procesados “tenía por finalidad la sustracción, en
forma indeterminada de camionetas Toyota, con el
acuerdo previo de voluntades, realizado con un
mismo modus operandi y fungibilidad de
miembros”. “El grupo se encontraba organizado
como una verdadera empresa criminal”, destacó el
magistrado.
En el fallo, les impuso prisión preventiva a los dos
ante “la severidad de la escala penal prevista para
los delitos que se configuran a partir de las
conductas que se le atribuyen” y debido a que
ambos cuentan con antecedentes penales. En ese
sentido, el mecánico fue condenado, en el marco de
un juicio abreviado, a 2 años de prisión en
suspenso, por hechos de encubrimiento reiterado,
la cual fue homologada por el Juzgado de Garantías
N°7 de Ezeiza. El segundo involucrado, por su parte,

****************************************

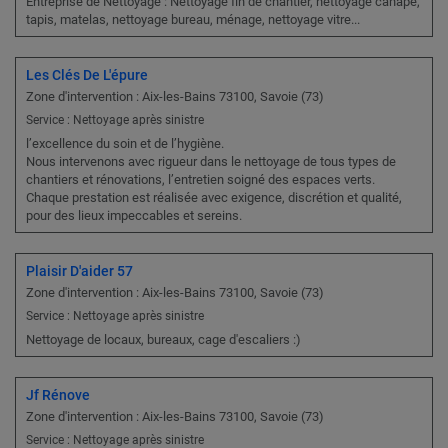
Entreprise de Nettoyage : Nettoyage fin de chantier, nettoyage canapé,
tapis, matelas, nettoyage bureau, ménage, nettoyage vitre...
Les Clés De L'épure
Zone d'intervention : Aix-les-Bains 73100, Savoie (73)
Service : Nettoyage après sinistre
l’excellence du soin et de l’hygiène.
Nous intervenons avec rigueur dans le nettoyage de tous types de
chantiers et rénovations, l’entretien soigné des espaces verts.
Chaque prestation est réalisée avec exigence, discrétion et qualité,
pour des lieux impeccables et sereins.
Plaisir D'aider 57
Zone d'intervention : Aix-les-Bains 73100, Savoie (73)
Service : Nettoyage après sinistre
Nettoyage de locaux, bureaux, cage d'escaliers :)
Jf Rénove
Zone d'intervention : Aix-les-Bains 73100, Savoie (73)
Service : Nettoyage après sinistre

****************************************

**TASK REQUIREMENTS**:
Of the lines above, retype only those from the line containing "mismo modus operandi y fungibilidad de" through the line containing "N°7 de Ezeiza.", including both, exactly.

**EXERCISE SOLUTION**:
mismo modus operandi y fungibilidad de
miembros”. “El grupo se encontraba organizado
como una verdadera empresa criminal”, destacó el
magistrado.
En el fallo, les impuso prisión preventiva a los dos
ante “la severidad de la escala penal prevista para
los delitos que se configuran a partir de las
conductas que se le atribuyen” y debido a que
ambos cuentan con antecedentes penales. En ese
sentido, el mecánico fue condenado, en el marco de
un juicio abreviado, a 2 años de prisión en
suspenso, por hechos de encubrimiento reiterado,
la cual fue homologada por el Juzgado de Garantías
N°7 de Ezeiza. El segundo involucrado, por su parte,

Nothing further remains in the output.